> [AIM OF THE EXERCISE]:
Return each record unchanged and drop the images.

> [DATA FOR THIS TASK]:
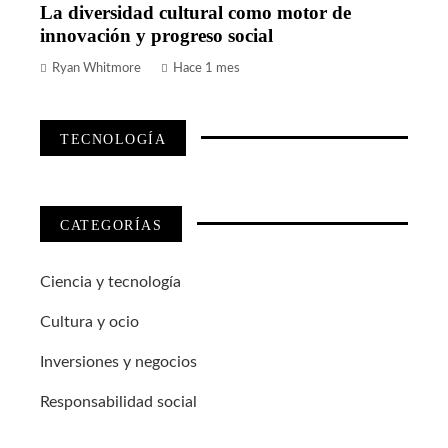
La diversidad cultural como motor de
innovación y progreso social
Ryan Whitmore
Hace 1 mes
TECNOLOGÍA
CATEGORÍAS
Ciencia y tecnología
Cultura y ocio
Inversiones y negocios
Responsabilidad social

> [RESPONSE TO THIS TASK]:
La diversidad cultural como motor de
innovación y progreso social
Ryan Whitmore
Hace 1 mes
TECNOLOGÍA
CATEGORÍAS
Ciencia y tecnología
Cultura y ocio
Inversiones y negocios
Responsabilidad social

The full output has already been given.